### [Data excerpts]
++++

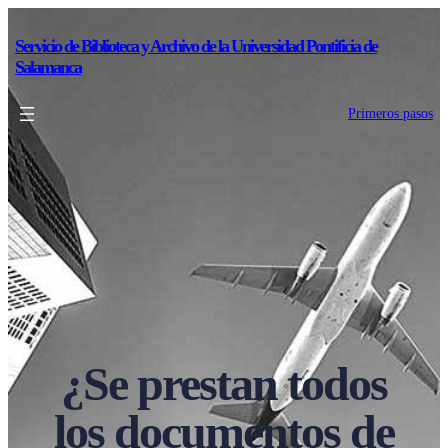
Servicio de Biblioteca y Archivo de la Universidad Pontificia de
Salamanca
Primeros pasos
¿Se prestan todos
los documentos de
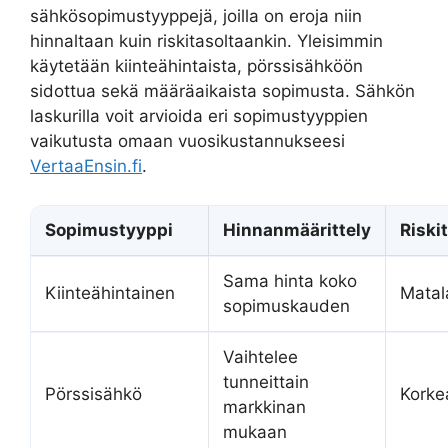
sähkösopimustyyppejä, joilla on eroja niin
hinnaltaan kuin riskitasoltaankin. Yleisimmin
käytetään kiinteähintaista, pörssisähköön
sidottua sekä määräaikaista sopimusta. Sähkön
laskurilla voit arvioida eri sopimustyyppien
vaikutusta omaan vuosikustannukseesi
VertaaEnsin.fi
.
Sopimustyyppi
Hinnanmäärittely
Riski
Sama hinta koko
Kiinteähintainen
Matal
sopimuskauden
Vaihtelee
tunneittain
Pörssisähkö
Korke
markkinan
mukaan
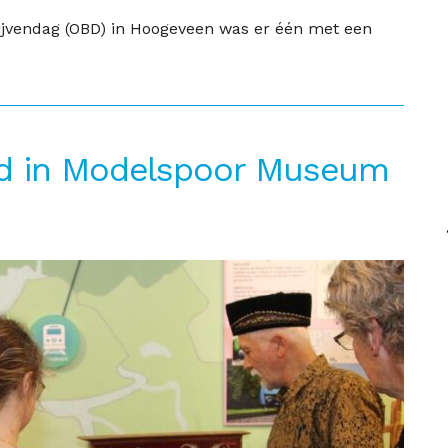
ijvendag (OBD) in Hoogeveen was er één met een
nd in Modelspoor Museum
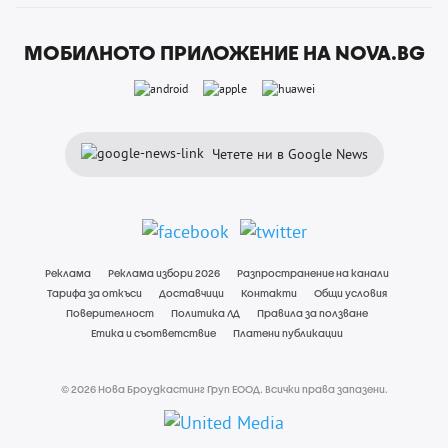
МОБИЛНОТО ПРИЛОЖЕНИЕ НА NOVA.BG
Четете ни в Google News
Реклама
Реклама избори 2026
Разпространение на канали
Тарифа за откъси
Доставчици
Контакти
Общи условия
Поверителност
Политика ЛД
Правила за ползване
Етика и съответствие
Платени публикации
© 2026 Нова Броудкастинг Груп ЕООД. Всички права запазени.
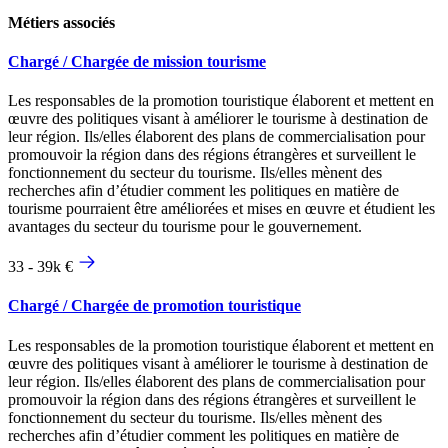
Métiers associés
Chargé / Chargée de mission tourisme
Les responsables de la promotion touristique élaborent et mettent en
œuvre des politiques visant à améliorer le tourisme à destination de
leur région. Ils/elles élaborent des plans de commercialisation pour
promouvoir la région dans des régions étrangères et surveillent le
fonctionnement du secteur du tourisme. Ils/elles mènent des
recherches afin d’étudier comment les politiques en matière de
tourisme pourraient être améliorées et mises en œuvre et étudient les
avantages du secteur du tourisme pour le gouvernement.
33 - 39k €
Chargé / Chargée de promotion touristique
Les responsables de la promotion touristique élaborent et mettent en
œuvre des politiques visant à améliorer le tourisme à destination de
leur région. Ils/elles élaborent des plans de commercialisation pour
promouvoir la région dans des régions étrangères et surveillent le
fonctionnement du secteur du tourisme. Ils/elles mènent des
recherches afin d’étudier comment les politiques en matière de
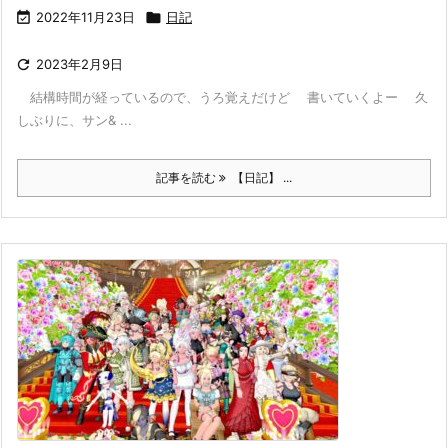

2022年11月23日

日記

2023年2月9日
結構時間が経っているので、うろ覚えだけど 書いていくよー 久
しぶりに、サン& ...
記事を読む
【日記】 ...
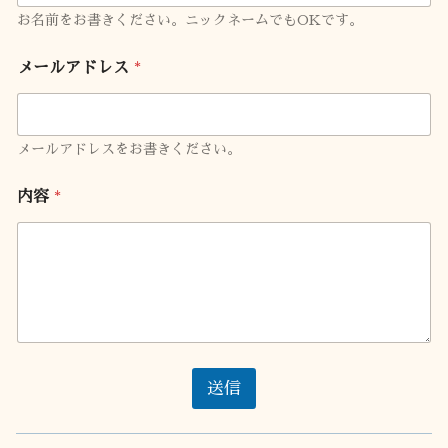
お名前をお書きください。ニックネームでもOKです。
メールアドレス
*
メールアドレスをお書きください。
メ
内容
*
ー
ル
ア
ド
レ
ス
*
お
名
前
送信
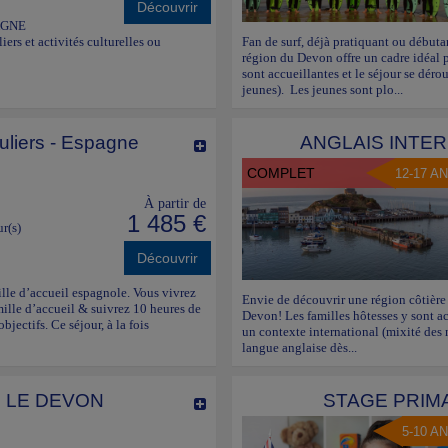
Découvrir
AGNE
ers et activités culturelles ou
Fan de surf, déjà pratiquant ou débuta
région du Devon offre un cadre idéal p
sont accueillantes et le séjour se déro
jeunes). Les jeunes sont plo...
culiers - Espagne
ANGLAIS INTE
COMPLET
12-17 A
À partir de
1 485 €
ur(s)
Découvrir
lle d’accueil espagnole. Vous vivrez
Envie de découvrir une région côtière 
mille d’accueil & suivrez 10 heures de
Devon! Les familles hôtesses y sont acc
bjectifs. Ce séjour, à la fois
un contexte international (mixité des 
langue anglaise dès...
S LE DEVON
STAGE PRIMA
5-10 A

++++

### [Prompt]
Please copy exactly the lines from the one containing "お名前をお書きください。ニックネームでもOKです。" through the last line of the records above, both included, and leave out any pictures.

### [Written response]
お名前をお書きください。ニックネームでもOKです。
メールアドレス
*
メールアドレスをお書きください。
メ
内容
*
ー
ル
ア
ド
レ
ス
*
お
名
前
送信
Découvrir
AGNE
ers et activités culturelles ou
Fan de surf, déjà pratiquant ou débuta
région du Devon offre un cadre idéal p
sont accueillantes et le séjour se déro
jeunes). Les jeunes sont plo...
culiers - Espagne
ANGLAIS INTE
COMPLET
12-17 A
À partir de
1 485 €
ur(s)
Découvrir
lle d’accueil espagnole. Vous vivrez
Envie de découvrir une région côtière 
mille d’accueil & suivrez 10 heures de
Devon! Les familles hôtesses y sont acc
bjectifs. Ce séjour, à la fois
un contexte international (mixité des 
langue anglaise dès...
S LE DEVON
STAGE PRIMA
5-10 A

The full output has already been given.